Once you have traveled, the voyage never ends, but is played out over and over again in the quietest chambers, that the mind can never break off from the journey.
my obsession with palm trees started in thailand and has flourished fervently ever since. tropical and whimsical. they remind me of days in the sun with toes in the sand and blissful contentment. they remind me of a place where time is irrelevant and scorching summer days roll into perfect summer evenings. they remind me of exploring an island on a scooter with the wind blowing recklessly through my hair. they remind me of banana smoothies of decadant hour long massages. they remind me of being in a completely foreign place and yet feeling so at home.
but most of all they remind me of the Thai phrase "mai plu" - no worries...
how do you explain a feeling of perpetual confusion? it slowly encapsulates your body. clawing its way into your flesh and surging towards your soul. what do you do when you want to be happy with all that you are but your mind and your heart are tangled and torn between everything and nothing simultaneously. you don't know what you want but you do.
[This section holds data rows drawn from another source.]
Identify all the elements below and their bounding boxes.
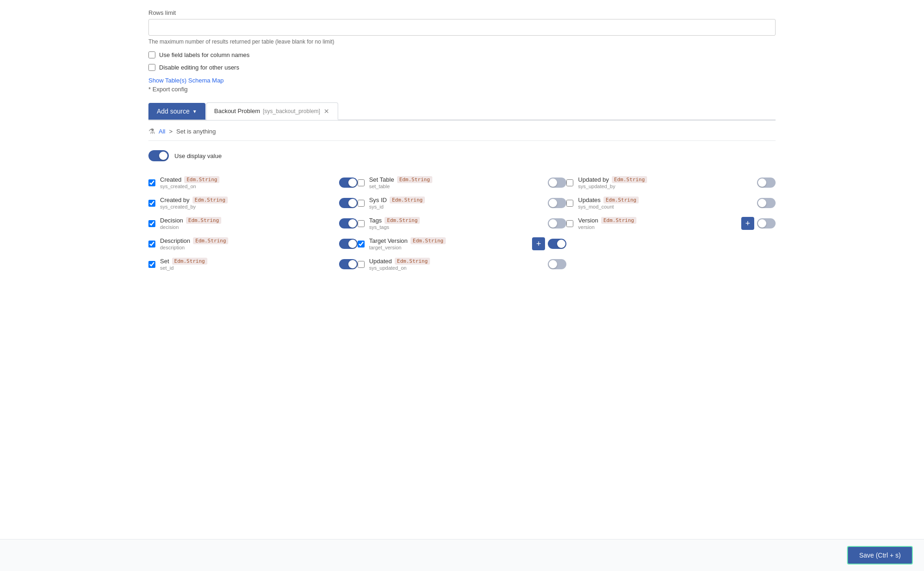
field-toggle-created [339, 178, 358, 188]
field-toggle-set-switch[interactable] [339, 259, 358, 269]
field-checkbox-set[interactable] [148, 261, 155, 268]
field-toggle-target-version: + [532, 237, 566, 250]
target-version-plus-button[interactable]: + [532, 237, 545, 250]
field-checkbox-description[interactable] [148, 241, 155, 247]
field-sys-target-version: target_version [369, 245, 528, 250]
field-row-set: Set Edm.String set_id [148, 254, 358, 274]
field-toggle-created-by [339, 198, 358, 208]
use-field-labels-row: Use field labels for column names [148, 51, 776, 58]
field-toggle-version-switch[interactable] [757, 218, 776, 228]
field-sys-version: version [578, 224, 737, 230]
tab-close-button[interactable]: ✕ [323, 108, 330, 114]
field-toggle-created-by-switch[interactable] [339, 198, 358, 208]
field-toggle-updates [757, 198, 776, 208]
rows-limit-hint: The maximum number of results returned p… [148, 38, 776, 45]
field-toggle-target-version-switch[interactable] [548, 239, 566, 249]
field-sys-set: set_id [160, 265, 334, 271]
add-source-label: Add source [157, 108, 190, 115]
field-info-description: Description Edm.String description [160, 237, 334, 250]
field-sys-updated-by: sys_updated_by [578, 184, 752, 189]
field-info-updates: Updates Edm.String sys_mod_count [578, 197, 752, 209]
export-config-link: * Export config [148, 86, 776, 93]
chevron-down-icon: ▼ [192, 109, 197, 114]
field-checkbox-version[interactable] [566, 220, 573, 227]
field-sys-set-table: set_table [369, 184, 544, 189]
field-toggle-created-switch[interactable] [339, 178, 358, 188]
field-toggle-description [339, 239, 358, 249]
field-sys-updated: sys_updated_on [369, 265, 544, 271]
field-checkbox-sys-id[interactable] [358, 200, 365, 207]
field-toggle-decision-switch[interactable] [339, 218, 358, 228]
field-row-decision: Decision Edm.String decision [148, 213, 358, 234]
add-source-button[interactable]: Add source ▼ [148, 103, 205, 120]
filter-bar: ⚗ All > Set is anything [148, 121, 776, 141]
field-toggle-updated-switch[interactable] [548, 259, 566, 269]
field-info-version: Version Edm.String version [578, 217, 737, 230]
field-row-updated-by: Updated by Edm.String sys_updated_by [566, 172, 776, 193]
rows-limit-input[interactable] [148, 19, 776, 36]
use-display-value-track [148, 150, 169, 161]
field-toggle-sys-id-switch[interactable] [548, 198, 566, 208]
field-checkbox-updated[interactable] [358, 261, 365, 268]
field-name-description: Description Edm.String [160, 237, 334, 244]
field-name-tags: Tags Edm.String [369, 217, 544, 224]
field-name-decision: Decision Edm.String [160, 217, 334, 224]
rows-limit-label: Rows limit [148, 9, 776, 16]
field-row-set-table: Set Table Edm.String set_table [358, 172, 567, 193]
field-row-target-version: Target Version Edm.String target_version… [358, 234, 567, 254]
schema-map-link[interactable]: Show Table(s) Schema Map [148, 77, 224, 84]
filter-separator: > [169, 128, 173, 135]
field-checkbox-created[interactable] [148, 179, 155, 186]
use-display-value-row: Use display value [148, 150, 776, 161]
field-checkbox-updated-by[interactable] [566, 179, 573, 186]
field-toggle-description-switch[interactable] [339, 239, 358, 249]
field-toggle-tags-switch[interactable] [548, 218, 566, 228]
field-checkbox-decision[interactable] [148, 220, 155, 227]
field-row-version: Version Edm.String version + [566, 213, 776, 234]
field-type-decision: Edm.String [186, 217, 221, 224]
field-sys-tags: sys_tags [369, 224, 544, 230]
field-name-updates: Updates Edm.String [578, 197, 752, 203]
filter-condition: Set is anything [176, 128, 216, 135]
field-toggle-set-table-switch[interactable] [548, 178, 566, 188]
field-name-created-by: Created by Edm.String [160, 197, 334, 203]
field-checkbox-target-version[interactable] [358, 241, 365, 247]
field-type-description: Edm.String [193, 237, 228, 244]
active-tab[interactable]: Backout Problem [sys_backout_problem] ✕ [206, 102, 338, 120]
field-toggle-updates-switch[interactable] [757, 198, 776, 208]
field-toggle-updated-by-switch[interactable] [757, 178, 776, 188]
rows-limit-section: Rows limit The maximum number of results… [148, 9, 776, 45]
use-display-value-thumb [159, 152, 167, 160]
field-type-updates: Edm.String [603, 197, 639, 203]
field-name-set-table: Set Table Edm.String [369, 176, 544, 183]
field-info-created-by: Created by Edm.String sys_created_by [160, 197, 334, 209]
filter-all-link[interactable]: All [159, 128, 165, 135]
disable-editing-checkbox[interactable] [148, 64, 155, 71]
field-column-1: Created Edm.String sys_created_on Create… [148, 172, 358, 274]
tabs-bar: Add source ▼ Backout Problem [sys_backou… [148, 102, 776, 121]
field-toggle-set-table [548, 178, 566, 188]
use-display-value-toggle[interactable] [148, 150, 169, 161]
field-info-target-version: Target Version Edm.String target_version [369, 237, 528, 250]
use-field-labels-label: Use field labels for column names [159, 51, 250, 58]
field-toggle-updated-by [757, 178, 776, 188]
page-wrapper: Rows limit The maximum number of results… [137, 0, 787, 417]
field-checkbox-updates[interactable] [566, 200, 573, 207]
version-plus-button[interactable]: + [741, 217, 754, 230]
field-name-version: Version Edm.String [578, 217, 737, 224]
field-sys-sys-id: sys_id [369, 204, 544, 209]
field-type-created: Edm.String [184, 176, 219, 183]
field-sys-created: sys_created_on [160, 184, 334, 189]
field-checkbox-created-by[interactable] [148, 200, 155, 207]
field-column-3: Updated by Edm.String sys_updated_by Upd… [566, 172, 776, 274]
field-toggle-set [339, 259, 358, 269]
field-sys-updates: sys_mod_count [578, 204, 752, 209]
use-field-labels-checkbox[interactable] [148, 51, 155, 58]
field-checkbox-set-table[interactable] [358, 179, 365, 186]
field-info-set: Set Edm.String set_id [160, 258, 334, 271]
field-name-updated-by: Updated by Edm.String [578, 176, 752, 183]
field-type-set-table: Edm.String [397, 176, 432, 183]
field-name-set: Set Edm.String [160, 258, 334, 265]
field-checkbox-tags[interactable] [358, 220, 365, 227]
field-type-set: Edm.String [172, 258, 207, 265]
its easy to take things for granted. we do it everyday. forgetting to appreciate the little things in life. rain on your face. wind through your hair. the smell of the ocean. grass beneath your barefeet. a hug from a friend. a smile from a stranger. and the simple fact that every day without fail the sun will rise. so we can succumb to a perpetual state of mind-numbing nothingness or we can choose to revel in life's splendour in euphoric oblivion. alive and kicking.